NEW YORK — Police Commissioner Bill Bratton said Sunday that the NYPD is prepared to handle a mass shooting event, similar to what happened in Orlando last weekend.
In an interview with AM 970's John Catsimatidis, Bratton said that despite an increase in the number of mass shooting events in recent years, the NYPD is equipped and trained to respond to an active shooter situation in a matter of minutes.
"The reality is, what happened there [in Orlando] is occurring much more frequently, at a much more rapid pace than at any time in our history," Bratton said.
Bratton also said the NYPD is "very prepared" for the New York City Pride March on June 26. This year, the parade is expected to be even larger than it typically is, and Bratton said security will be significantly increased, along with crowd management and control.
"We are intending to ensure that people can come in and have a good time," Bratton said.
"In New York, we celebrate difference," he said. "We celebrate all the different people that live in the city and we intend to protect each and every one of them.
Citing the NYPD's extensive research on mass shootings and terrorist attacks, Bratton said that most casualties during an attack occur within the first five to seven minutes. It is this time frame that has guided the NYPD in training new groups of officers specially equipped to stop an attack.

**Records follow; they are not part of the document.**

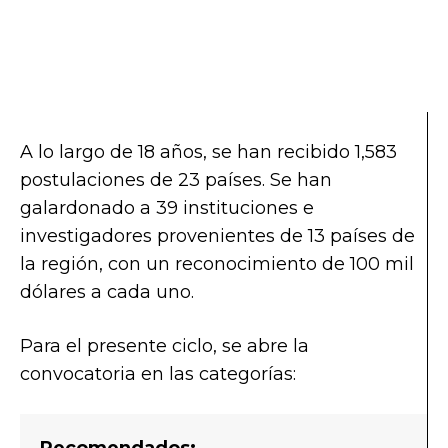
A lo largo de 18 años, se han recibido 1,583
postulaciones de 23 países. Se han
galardonado a 39 instituciones e
investigadores provenientes de 13 países de
la región, con un reconocimiento de 100 mil
dólares a cada uno.
Para el presente ciclo, se abre la
convocatoria en las categorías:
Recomendados: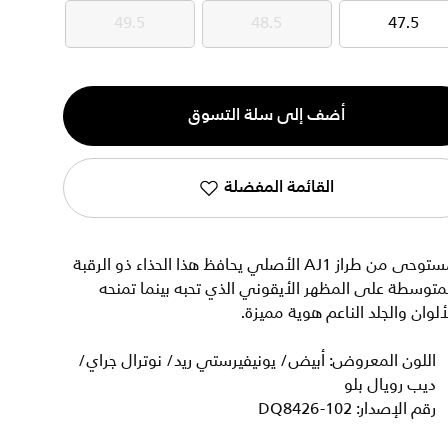
49.5
48.5
47.5
49.5
48.5
47.5
ية
أضف إلى سلة التسوق
القائمة المفضلة
مستوحى من طراز AJ1 الأصلي يحافظ هذا الحذاء ذو الرقبة
متوسطة على المظهر الأيقوني الذي تحبه بينما تمنحه
ألوان والجلد الناعم هوية مميزة.
اللون المعروض: أبيض/ يونيفيرستي ريد/ نوترال جراي/
ديب رويال بلو
رقم الإصدار: DQ8426-102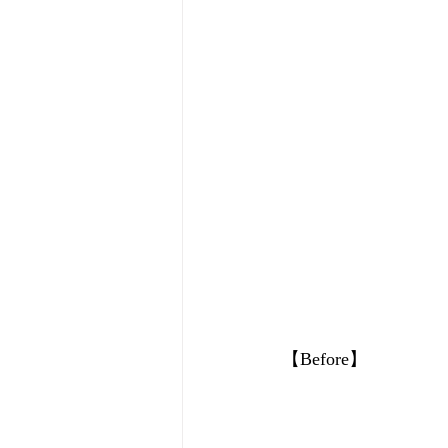
【Before】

"What we've attempted to do here in New York is have sufficient resources around the city with this equipment — long guns, tactical gear — that within five to seven minutes, I can have a significant number of officers anywhere in the city to go in and confront the attacker," Bratton said.
These officers, Bratton said, would belong to one of two new units: a 550 person Critical Response Command and an 800 officer unit that has been similarly trained. The officers are highly trained and use specialized vehicles, long guns, ballistic helmets and heavy vests that offer more protection than a standard vest.

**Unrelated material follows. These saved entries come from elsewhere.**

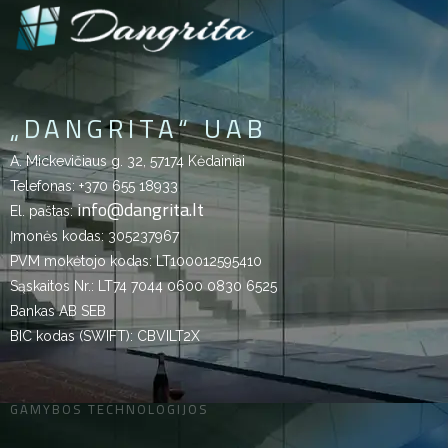
„DANGRITA“ UAB
A. Mickevičiaus g. 32, 57174 Kėdainiai
Telefonas:
+370 655 18933
info@dangrita.lt
El. paštas:
Įmonės kodas: 305237967
PVM mokėtojo kodas: LT100012595410
Sąskaitos Nr.: LT74 7044 0600 0830 6525
Bankas AB SEB
BIC kodas (SWIFT): CBVILT2X
GAMYBOS TECHNOLOGIJOS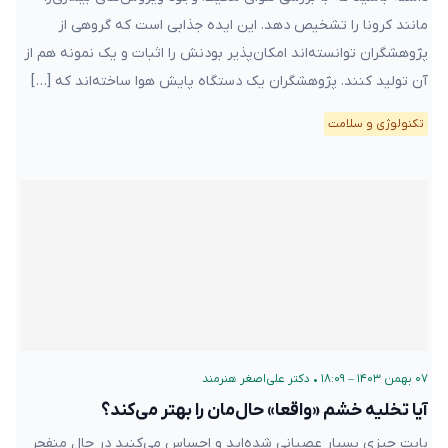
مانند کرونا را تشخیص دهد. این ایده‌ جذابی است که گروهی از
پژوهشگران توانسته‌اند امکان‌پذیر بودنش را اثبات و یک نمونه هم از
آن تولید کنند. پژوهشگران یک دستگاه پایش هوا ساخته‌اند که […]
تکنولوژی و سلامت
۰۷ بهمن ۱۴۰۳ – ۱۸:۰۹
•
دکتر علی‌اصغر هنرمند
آیا تخلیه خشم «واقعا» حال‌مان را بهتر می‌کند؟
بابت چیزی بسیار عصبانی شده‌اید و احساس می‌کنید در حال منفجر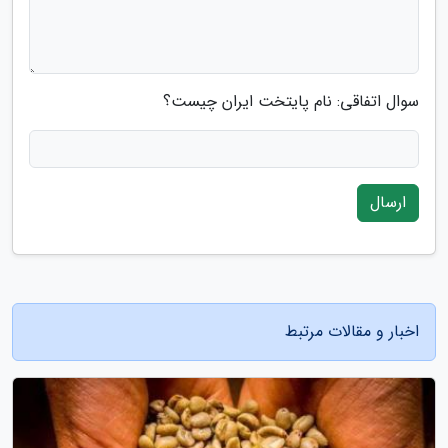
سوال اتفاقی: نام پایتخت ایران چیست؟
ارسال
اخبار و مقالات مرتبط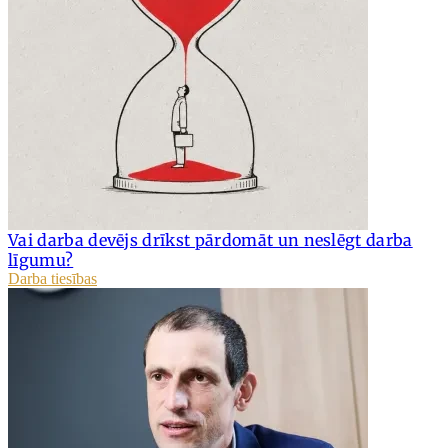
Vai darba devējs drīkst pārdomāt un neslēgt darba
līgumu?
Darba tiesības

Officers from this command can usually be seen standing outside tourist attractions, consulates and embassies throughout the city.

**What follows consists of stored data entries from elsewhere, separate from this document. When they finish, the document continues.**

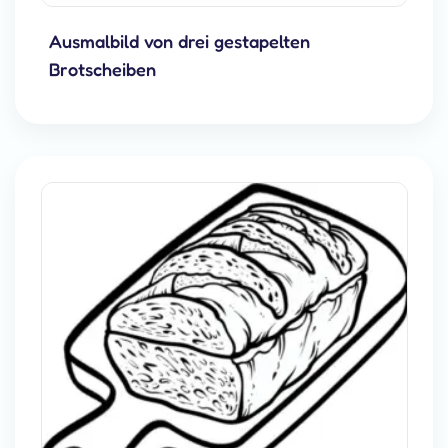
Ausmalbild von drei gestapelten
Brotscheiben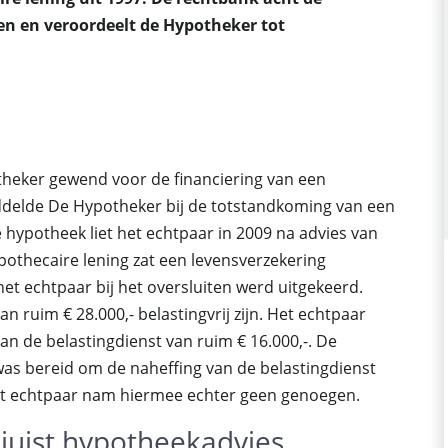
n en veroordeelt de Hypotheker tot
otheker gewend voor de financiering van een
delde De Hypotheker bij de totstandkoming van een
 hypotheek liet het echtpaar in 2009 na advies van
othecaire lening zat een levensverzekering
t echtpaar bij het oversluiten werd uitgekeerd.
 ruim € 28.000,- belastingvrij zijn. Het echtpaar
n de belastingdienst van ruim € 16.000,-. De
as bereid om de naheffing van de belastingdienst
Het echtpaar nam hiermee echter geen genoegen.
juist hypotheekadvies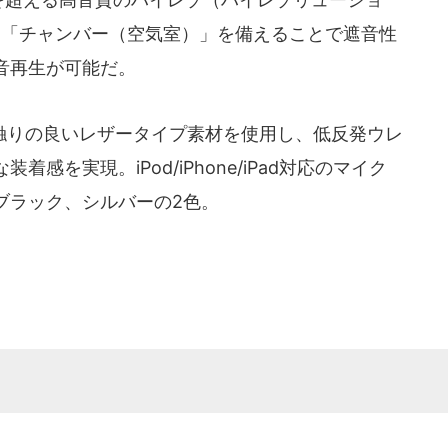
。「チャンバー（空気室）」を備えることで遮音性
音再生が可能だ。
りの良いレザータイプ素材を使用し、低反発ウレ
感を実現。iPod/iPhone/iPad対応のマイク
ブラック、シルバーの2色。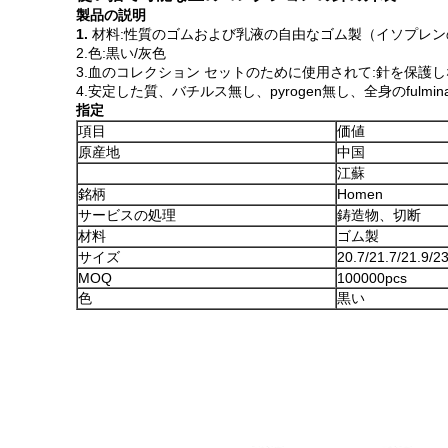
製品の説明
1.
材料:性質のゴムおよび乳液の自由なゴム製（イソプレン
2.色:黒い/灰色
3.血のコレクション セットのために使用されて:針を保護
4.安定した質、バチルス無し、pyrogen無し、全身のfulmin
指定
項目
価値
原産地
中国
江蘇
銘柄
Homen
サービスの処理
鋳造物、切断
材料
ゴム製
サイズ
20.7/21.7/21.9/
MOQ
100000pcs
色
黒い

In the instance of an attack, Bratton said the idea is that precinct officers will be the first to respond, but that he has the ability to have these specially trained officers respond quickly.
"It's a capability no other city in America has at this time, and we're fortunate we've been so well funded, we've expanded our department," Bratton said. "But it's necessary because we remain, we believe, the number one terrorist target in this country, if indeed not in the world."
Bratton said that his relationship with Mayor Bill de Blasio has contributed to the NYPD's ability to create, train and equip these types of special units. Bratton said the department has been well-funded and last year, began hiring hundreds of additional officers to bring the total to approximately 35,000.